SOURCE MATERIAL:
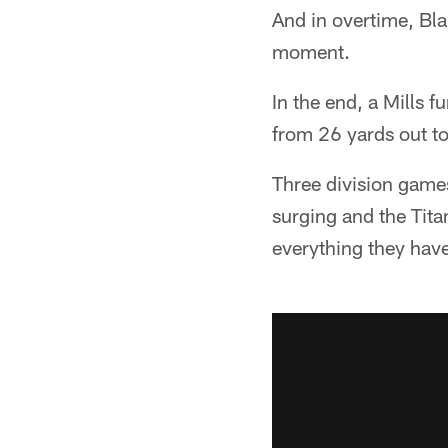
And in overtime, B
moment.
In the end, a Mills 
from 26 yards out to
Three division games
surging and the Tita
everything they have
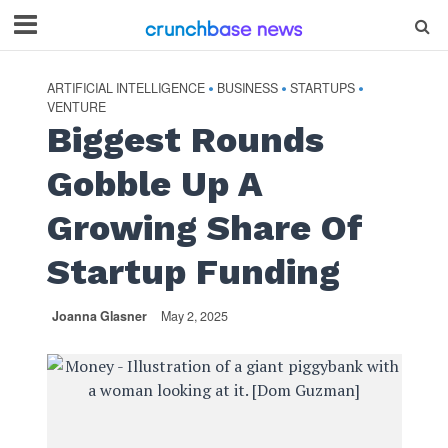
ARTIFICIAL INTELLIGENCE
BUSINESS
STARTUPS
•
•
•
VENTURE
Biggest Rounds
Gobble Up A
Growing Share Of
Startup Funding
Joanna Glasner
May 2, 2025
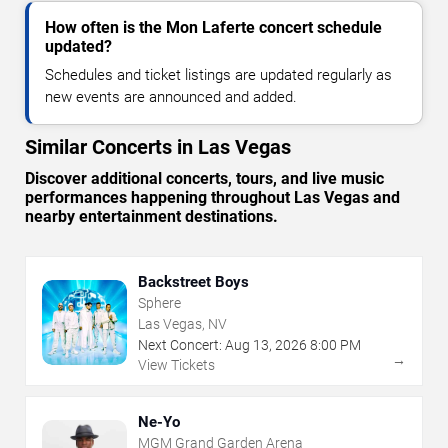
How often is the Mon Laferte concert schedule
updated?
Schedules and ticket listings are updated regularly as
new events are announced and added.
Similar Concerts in Las Vegas
Discover additional concerts, tours, and live music
performances happening throughout Las Vegas and
nearby entertainment destinations.
Backstreet Boys
Sphere
Las Vegas, NV
Next Concert:
Aug
13
,
2026
8:00 PM
→
View Tickets
Ne-Yo
MGM Grand Garden Arena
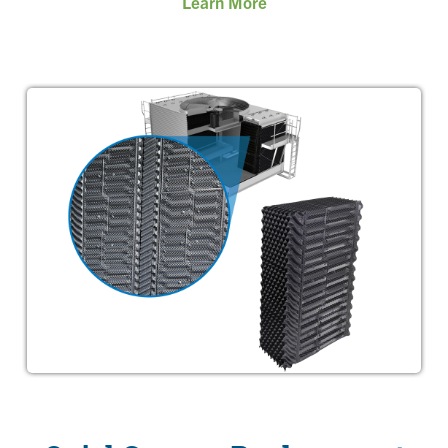
Learn More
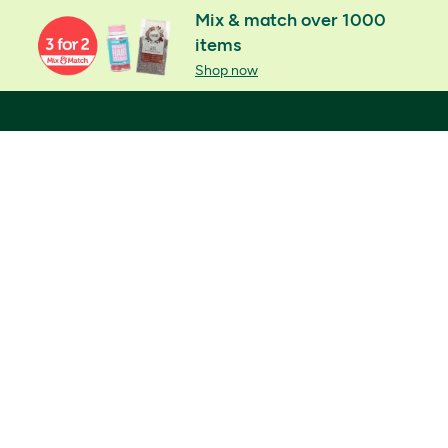
Mix & match over 1000
items
Shop now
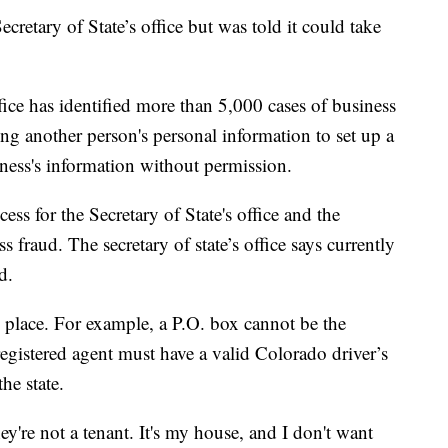
ecretary of State’s office but was told it could take
ffice has identified more than 5,000 cases of business
ng another person's personal information to set up a
iness's information without permission.
ess for the Secretary of State's office and the
s fraud. The secretary of state’s office says currently
d.
in place. For example, a P.O. box cannot be the
registered agent must have a valid Colorado driver’s
he state.
they're not a tenant. It's my house, and I don't want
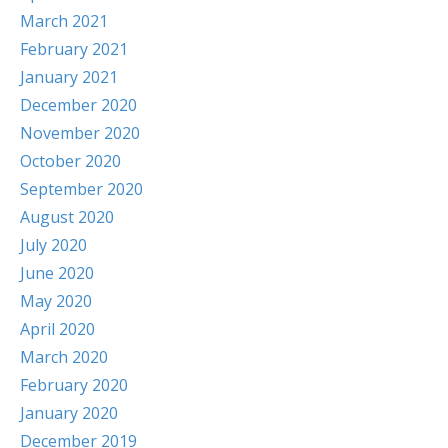
March 2021
February 2021
January 2021
December 2020
November 2020
October 2020
September 2020
August 2020
July 2020
June 2020
May 2020
April 2020
March 2020
February 2020
January 2020
December 2019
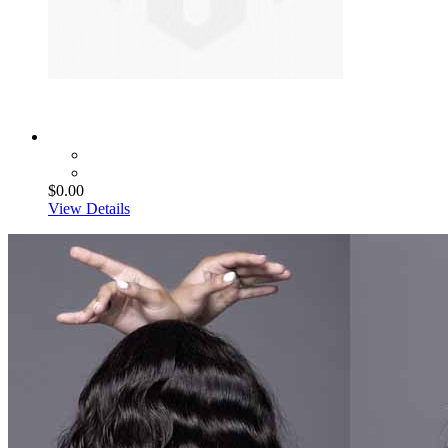
$0.00
View Details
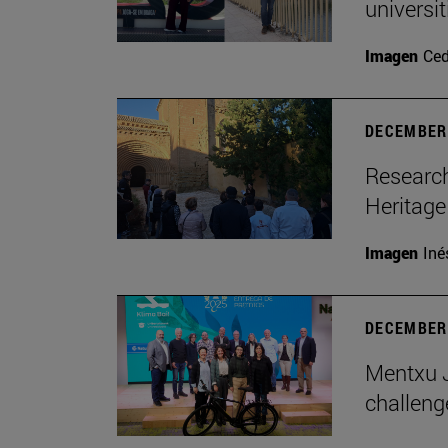
universi
Imagen
Ce
DECEMBER 
Research
Heritage
Imagen
Iné
DECEMBER 
Mentxu J
challeng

TASK:
Working down from the line with "February 2021", copy each line exactly until the last line of the entries, which is also included. Omit the pictures.

PROBLEM SOLUTION:
February 2021
January 2021
December 2020
November 2020
October 2020
September 2020
August 2020
July 2020
June 2020
May 2020
April 2020
March 2020
February 2020
January 2020
December 2019
$0.00
View Details
universi
Imagen
Ce
DECEMBER 
Research
Heritage
Imagen
Iné
DECEMBER 
Mentxu J
challeng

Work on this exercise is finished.